The health ministry is likely to modify this clause in the final guidance. The revised rules may require the firms to pay the total amount once it is proven that the death or injury happened because of the trial, instead of the mandated 60% upfront pay.
 
The policymakers have been confronted with questions on the feasibility of this contentious section from both national and international industry bodies and lobby groups. Officials from the WHO asked to reconsider the compensation clause as the global agency found it could hamper their work in India. The WHO also pointed out that it is not the usual practice internationally for ethics committees to make such decisions. While the Indian Council of Medical Research (ICMR), the public-funded body for the coordination and promotion of biomedical research, alerted that such a section could prove detrimental to the future of India’s clinical research.
 
Speedy approval timelines is another step which is being considered to facilitate clinical studies by Indian firms. Presently, there is no definite time frame to clear proposals seeking approvals to conduct clinical trials. The agency has been repeatedly urged to bring in the practice of timely approval to the system as delays in granting approvals cause a lot of uncertainty among the applicants. The authorities are moving to fix a 30-day period to grant permissions for studies run by Indian companies, it is learnt. The proposals shall be deemed approved if the applicants did not receive any communication on the status of the application, within 30 days after filing, from the Drug Controller General of India.

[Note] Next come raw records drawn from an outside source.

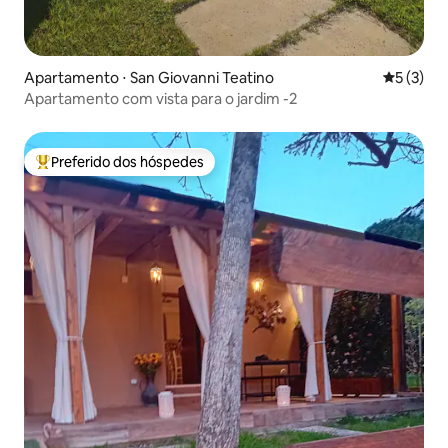
Apartamento ⋅ San Giovanni Teatino
5 de uma 
5 (3)
Apartamento com vista para o jardim -2
Preferido dos hóspedes
Entre os melhores preferidos dos hóspedes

The DCGI’s office grants approvals to clinical trials.
 
However, it is still unclear whether the 30-day ‘fast-track clearance’ would be extended to the MNCs, as well.
 
The new set of draft guidelines was brought out in February last year and put it on the public domain for feedback.
 
India went on to overhaul the regulatory roadmap for clinical trials following a stricture from the Supreme Court for enhancing oversight to ensure that the drug trials involving humans are conducted in accordance with the standard practices. The top judiciary had also wanted to know the measures taken by the government make sure that compensation for patients who had died or had suffered serious side effects linked to clinical trials were paid, while ruling on a public interest litigation filed by an NGO alleging large-scale deaths and violations of rules in drug trials due to inadequate regulatory oversight in the country.
 
Reports suggesting dubious operations, lack of transparency among select firms running trials, a bad press and subsequent public outcry cast a shadow on the prospects of the fledgling CRO sector for some time.